Exercise: Write the records out again without change. Leave the pictures behind.

== Material to process ==

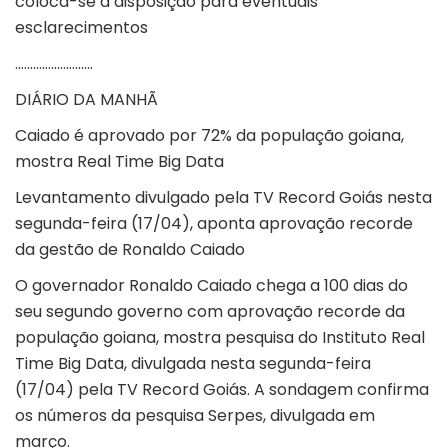
coloca-se à disposição para eventuais
esclarecimentos
……………………..
DIÁRIO DA MANHÃ
Caiado é aprovado por 72% da população goiana,
mostra Real Time Big Data
Levantamento divulgado pela TV Record Goiás nesta
segunda-feira (17/04), aponta aprovação recorde
da gestão de Ronaldo Caiado
O governador Ronaldo Caiado chega a 100 dias do
seu segundo governo com aprovação recorde da
população goiana, mostra pesquisa do Instituto Real
Time Big Data, divulgada nesta segunda-feira
(17/04) pela TV Record Goiás. A sondagem confirma
os números da pesquisa Serpes, divulgada em
março.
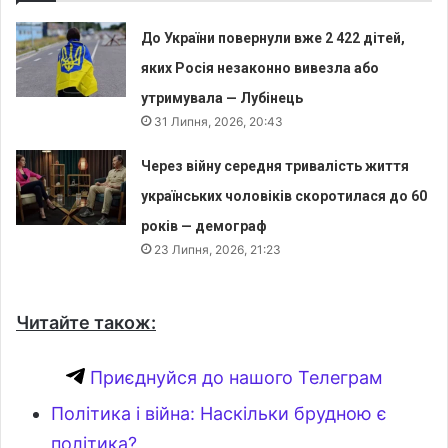
До України повернули вже 2 422 дітей,
яких Росія незаконно вивезла або
утримувала — Лубінець
31 Липня, 2026, 20:43
Через війну середня тривалість життя
українських чоловіків скоротилася до 60
років — демограф
23 Липня, 2026, 21:23
Читайте також:
Приєднуйся до нашого Телеграм
Політика і війна: Наскільки брудною є
політика?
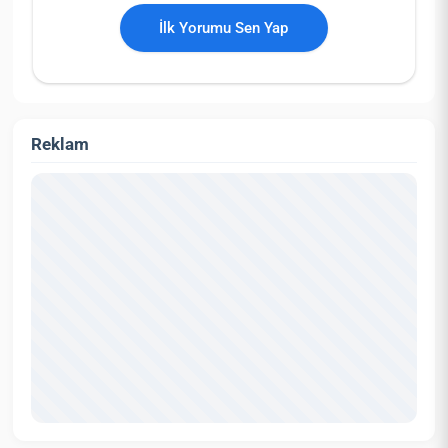
İlk Yorumu Sen Yap
Reklam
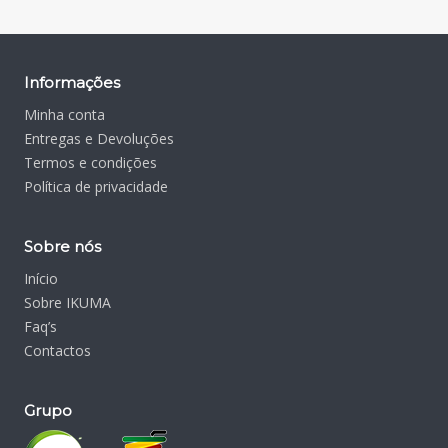
Informações
Minha conta
Entregas e Devoluções
Termos e condições
Política de privacidade
Sobre nós
Início
Sobre IKUMA
Faq’s
Contactos
Grupo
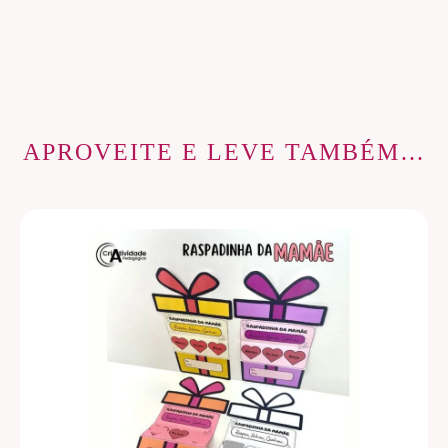
APROVEITE E LEVE TAMBÉM…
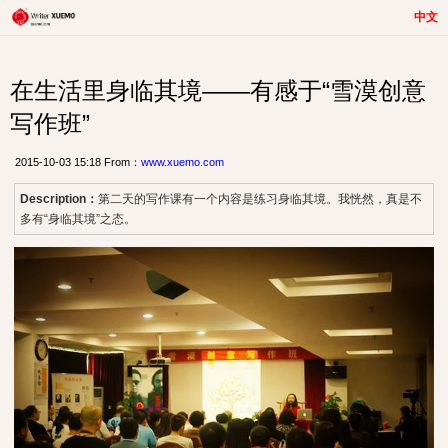
中文
在生活里身临其境——有感于“雪漠创意
写作班”
2015-10-03 15:18 From：
www.xuemo.com
Description：
第二天的写作课有一个内容是练习身临其境。我恍然，真是不
多有“身临其境”之态。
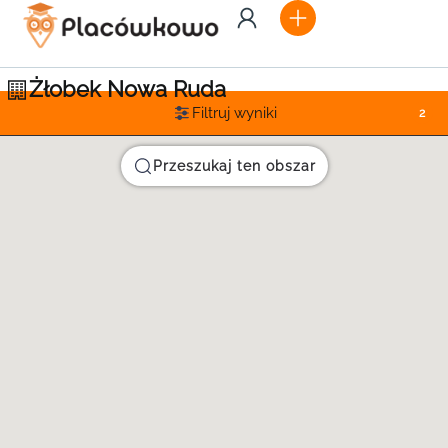
Żłobek Nowa Ruda
Filtruj wyniki
2
Przeszukaj ten obszar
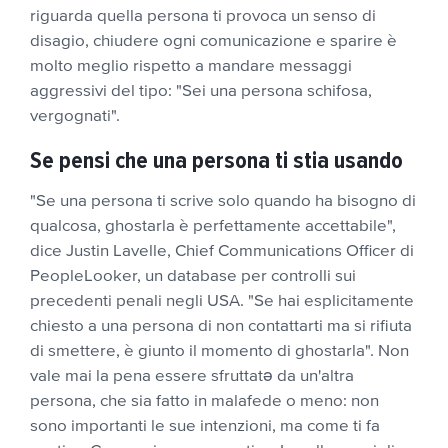
riguarda quella persona ti provoca un senso di
disagio, chiudere ogni comunicazione e sparire è
molto meglio rispetto a mandare messaggi
aggressivi del tipo: "Sei una persona schifosa,
vergognati".
Se pensi che una persona ti stia usando
"Se una persona ti scrive solo quando ha bisogno di
qualcosa, ghostarla è perfettamente accettabile",
dice Justin Lavelle, Chief Communications Officer di
PeopleLooker, un database per controlli sui
precedenti penali negli USA. "Se hai esplicitamente
chiesto a una persona di non contattarti ma si rifiuta
di smettere, è giunto il momento di ghostarla". Non
vale mai la pena essere sfruttatə da un'altra
persona, che sia fatto in malafede o meno: non
sono importanti le sue intenzioni, ma come ti fa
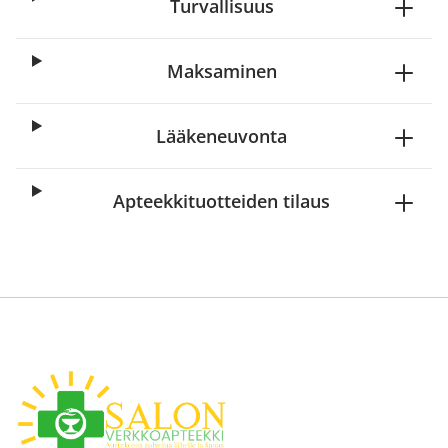
Turvallisuus
Maksaminen
Lääkeneuvonta
Apteekkituotteiden tilaus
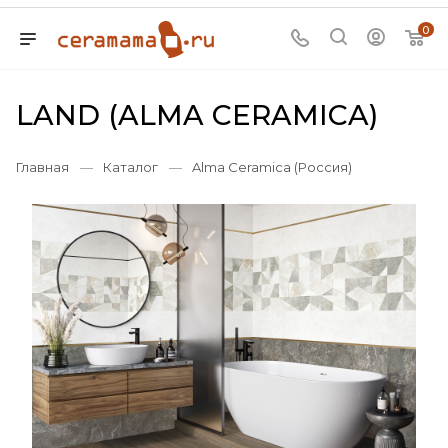
0
LAND (ALMA CERAMICA)
Главная
—
Каталог
—
Alma Ceramica (Россия)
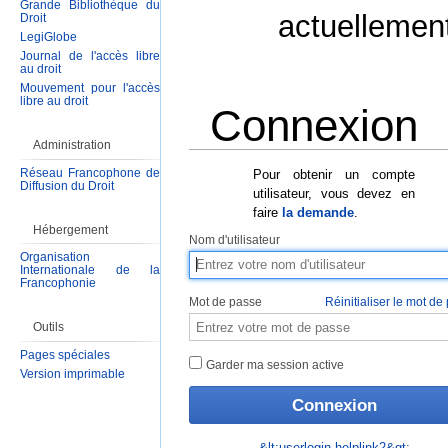
Grande Bibliothèque du
actuellemen
Droit
LegiGlobe
Journal de l'accès libre
au droit
Mouvement pour l'accès
libre au droit
Connexion
Administration
Aller à :
Navigation
,
Rechercher
Réseau Francophone de
Pour obtenir un compte
Diffusion du Droit
utilisateur, vous devez en
faire
la demande
.
Hébergement
Nom d'utilisateur
Organisation
Internationale de la
Francophonie
Mot de passe
Réinitialiser le mot de
Outils
Pages spéciales
Garder ma session active
Version imprimable
&lt;userlogin-helplink2&gt;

===

Result of the exercise:
coloca-se à disposição para eventuais
esclarecimentos
……………………..
DIÁRIO DA MANHÃ
Caiado é aprovado por 72% da população goiana,
mostra Real Time Big Data
Levantamento divulgado pela TV Record Goiás nesta
segunda-feira (17/04), aponta aprovação recorde
da gestão de Ronaldo Caiado
O governador Ronaldo Caiado chega a 100 dias do
seu segundo governo com aprovação recorde da
população goiana, mostra pesquisa do Instituto Real
Time Big Data, divulgada nesta segunda-feira
(17/04) pela TV Record Goiás. A sondagem confirma
os números da pesquisa Serpes, divulgada em
março.
До України повернули вже 2 422 дітей,
яких Росія незаконно вивезла або
утримувала — Лубінець
31 Липня, 2026, 20:43
Через війну середня тривалість життя
українських чоловіків скоротилася до 60
років — демограф
23 Липня, 2026, 21:23
Читайте також:
Приєднуйся до нашого Телеграм
Політика і війна: Наскільки брудною є
політика?
İlk Yorumu Sen Yap
Reklam
Informações
Minha conta
Entregas e Devoluções
Termos e condições
Política de privacidade
Sobre nós
Início
Sobre IKUMA
Faq’s
Contactos
Grupo
APROVEITE E LEVE TAMBÉM…
中文
在生活里身临其境——有感于“雪漠创意
写作班”
2015-10-03 15:18 From：
www.xuemo.com
Description：
第二天的写作课有一个内容是练习身临其境。我恍然，真是不
多有“身临其境”之态。
Żłobek Nowa Ruda
Filtruj wyniki
2
Przeszukaj ten obszar
riguarda quella persona ti provoca un senso di
disagio, chiudere ogni comunicazione e sparire è
molto meglio rispetto a mandare messaggi
aggressivi del tipo: "Sei una persona schifosa,
vergognati".
Se pensi che una persona ti stia usando
"Se una persona ti scrive solo quando ha bisogno di
qualcosa, ghostarla è perfettamente accettabile",
dice Justin Lavelle, Chief Communications Officer di
PeopleLooker, un database per controlli sui
precedenti penali negli USA. "Se hai esplicitamente
chiesto a una persona di non contattarti ma si rifiuta
di smettere, è giunto il momento di ghostarla". Non
vale mai la pena essere sfruttatə da un'altra
persona, che sia fatto in malafede o meno: non
sono importanti le sue intenzioni, ma come ti fa
Turvallisuus
Maksaminen
Lääkeneuvonta
Apteekkituotteiden tilaus
0
LAND (ALMA CERAMICA)
Главная
—
Каталог
—
Alma Ceramica (Россия)
Grande Bibliothèque du
actuellemen
Droit
LegiGlobe
Journal de l'accès libre
au droit
Mouvement pour l'accès
libre au droit
Connexion
Administration
Aller à :
Navigation
,
Rechercher
Réseau Francophone de
Pour obtenir un compte
Diffusion du Droit
utilisateur, vous devez en
faire
la demande
.
Hébergement
Nom d'utilisateur
Organisation
Internationale de la
Francophonie
Mot de passe
Réinitialiser le mot de
Outils
Pages spéciales
Garder ma session active
Version imprimable
&lt;userlogin-helplink2&gt;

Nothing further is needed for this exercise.